Jamaica: Fruit vendor rescues woman from burning house

Firefighters work to put out a blaze which gutted a six-bedroom house in Allman Town, Kingston, yesterday evening. (Photos: Garfield Robinson)
Firefighters work to put out a blaze which gutted a six-bedroom house in Allman Town, Kingston, yesterday evening. (Photos: Garfield Robinson)

(Jamaica Observer) A fruit vendor in Allman Town, Kingston, is being hailed as a hero after he rescued a woman who was asleep while fire engulfed her home in the Kingston Gardens community yesterday evening.

Michael Henry was just about finished packing up his stall for the evening when the brother of the young woman, Jody-Ann Moncrieff, came running for help.

“Mi see the smoke coming from behind the restaurant so mi think a di chef inside a clean up. Then mi see a youth come and say is a house a burn down and him sister inside a sleep,” Henry told the Jamaica Observer.

Residents on the scene said they noticed smoke coming from the six-bedroom dwelling at approximately 5:30 pm.

Without hesitating, Henry ran into the house where he discovered Moncrieff, naked and crying out for help.

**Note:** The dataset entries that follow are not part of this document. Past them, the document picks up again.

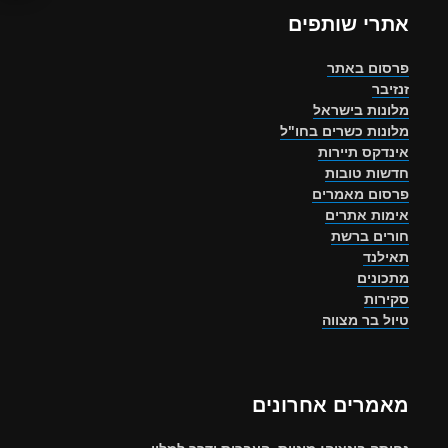
אתרי שותפים
פרסום באתר
זנזיבר
מלונות בישראל
מלונות כשרים בחו"ל
אינדקס תיירות
חדשות טובות
פרסום מאמרים
אימות אתרים
חורים ברשת
תאילנד
מתכונים
סקירות
טיול בר מצווה
מאמרים אחרונים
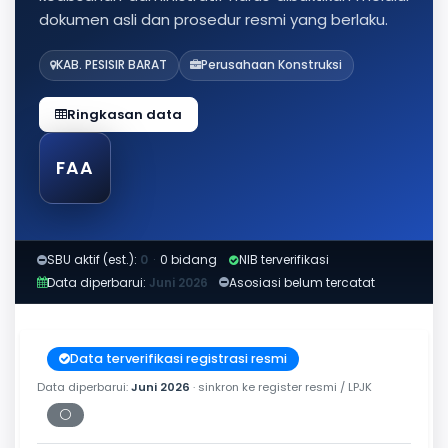
dokumen asli dan prosedur resmi yang berlaku.
KAB. PESISIR BARAT
Perusahaan Konstruksi
Ringkasan data
FAA
SBU aktif (est.):
0
·
0 bidang
NIB terverifikasi
Data diperbarui:
Juni 2026
Asosiasi belum tercatat
Data terverifikasi registrasi resmi
Data diperbarui:
Juni 2026
· sinkron ke register resmi / LPJK
⚪
Periksa tanggal cetak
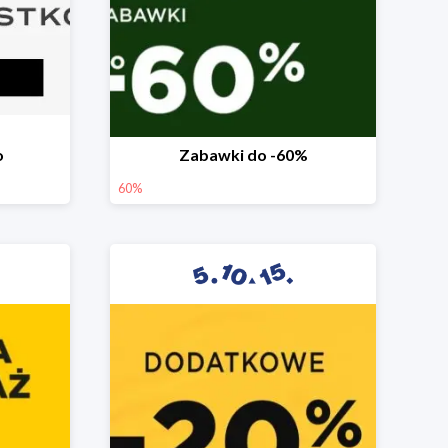
o
Zabawki do -60%
60%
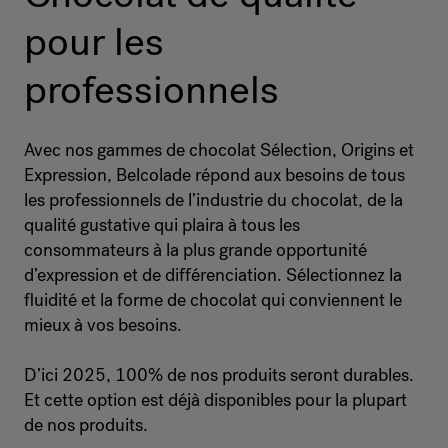
pour les
professionnels
Avec nos gammes de chocolat Sélection, Origins et
Expression, Belcolade répond aux besoins de tous
les professionnels de l’industrie du chocolat, de la
qualité gustative qui plaira à tous les
consommateurs à la plus grande opportunité
d’expression et de différenciation. Sélectionnez la
fluidité et la forme de chocolat qui conviennent le
mieux à vos besoins.
D’ici 2025, 100% de nos produits seront durables.
Et cette option est déjà disponibles pour la plupart
de nos produits.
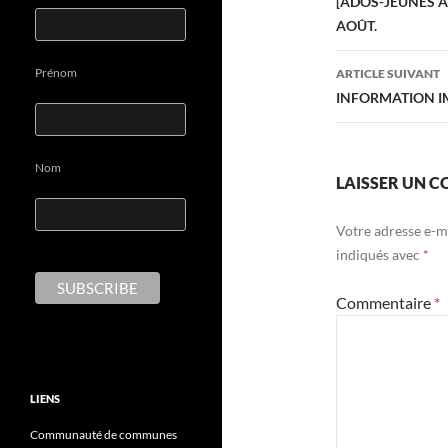
des
[ADOS-JEUNES A
AOÛT.
articles
Prénom
ARTICLE SUIVANT
INFORMATION 
Nom
LAISSER UN 
Votre adresse e-ma
indiqués avec
*
Commentaire
*
LIENS
Communauté de communes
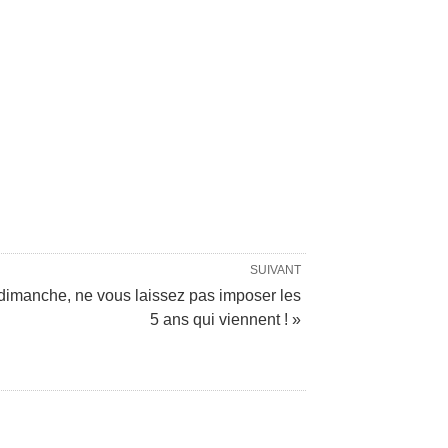
SUIVANT
dimanche, ne vous laissez pas imposer les
5 ans qui viennent ! »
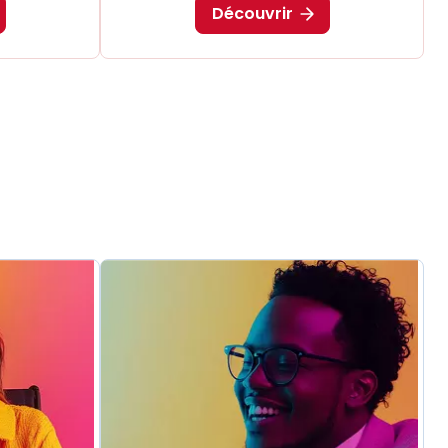
Découvrir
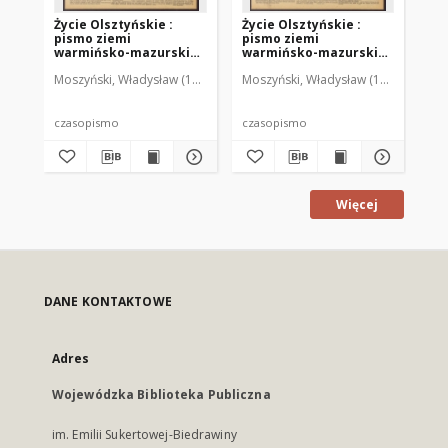
Życie Olsztyńskie :
Życie Olsztyńskie :
Życ
pismo ziemi
pismo ziemi
pi
warmińsko-mazurskiej,
warmińsko-mazurskiej,
wa
1951, nr 48
1951, nr 47
195
Moszyński, Władysław (1922-2001). Red.
Moszyński, Władysław (1922-2001). 
Mroczkowski, Włodzimierz (1
Mos
czasopismo
czasopismo
cz
Więcej
DANE KONTAKTOWE
Adres
Wojewódzka Biblioteka Publiczna
im. Emilii Sukertowej-Biedrawiny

“When mi go inside a just smoke mi see. Mi could a barely see anything but mi hear she a scream ‘help, help’,” Henry related. “When mi look mi see her foot and mi hold on pon her hand. Is that time mi realise seh she naked and mi grab a towel and give her and lead her to the back because the fire start spread.”

He said by then, the fire had completely engulfed the front of the house, leaving the pair trapped near the back where the doors were locked.

Quick thinking led the 33-year-old Henry to kick one of the doors from it hinges, enabling him to lead Moncrieff out and over a wall.

“When we reach outside is a high wall mi see. But the fire escalate and wi end up jump over the wall,” Henry explained.

Moncrieff was too shaken to speak. However, a relative of who spoke with the Observer said the family is rejoicing that her life was saved.

“We are very grateful because if it wasn’t for him we would probably be mourning right now,” said Thomas Gordon, Moncrieff’s cousin, who had run to the scene from his home nearby, after hearing the Jamaica Fire Brigade siren.

District Officer Kevin Heslop from York Park Fire Station told the Observer that the cause of the blaze had not yet been ascertained, but the house was completely gutted.

“It was an incomplete six-bedroom house. When we arrived, it was completely engulfed. We had to get support from the Half-Way-Tree and Trench Town fire stations to put out the blaze,” Heslop said.

Damage has been estimated at $6 million, which is a big loss for the family of four who were close to completing their home. A mother and her three adult children are now homeless, Gordon said.

“To know where they are coming from and to see this happen is just very difficult. Is a long while now them a try build it up and the whole structure burn up,” he said.

The mother, who was at work when she received news that her house was on fire, had to be rushed from the scene to the hospital after she showed signs of a panic attack.

“She has high blood pressure and as mi say, is a long while they have been trying to build this house. So it is a very difficult time for them right now,” said Gordon.

Henry, in the meantime, said he is glad that he was still around to save the woman’s life.

“I couldn’t do anything else because I know it’s a life. So mi just tie mi handkerchief round fi face and just move,” the young man said.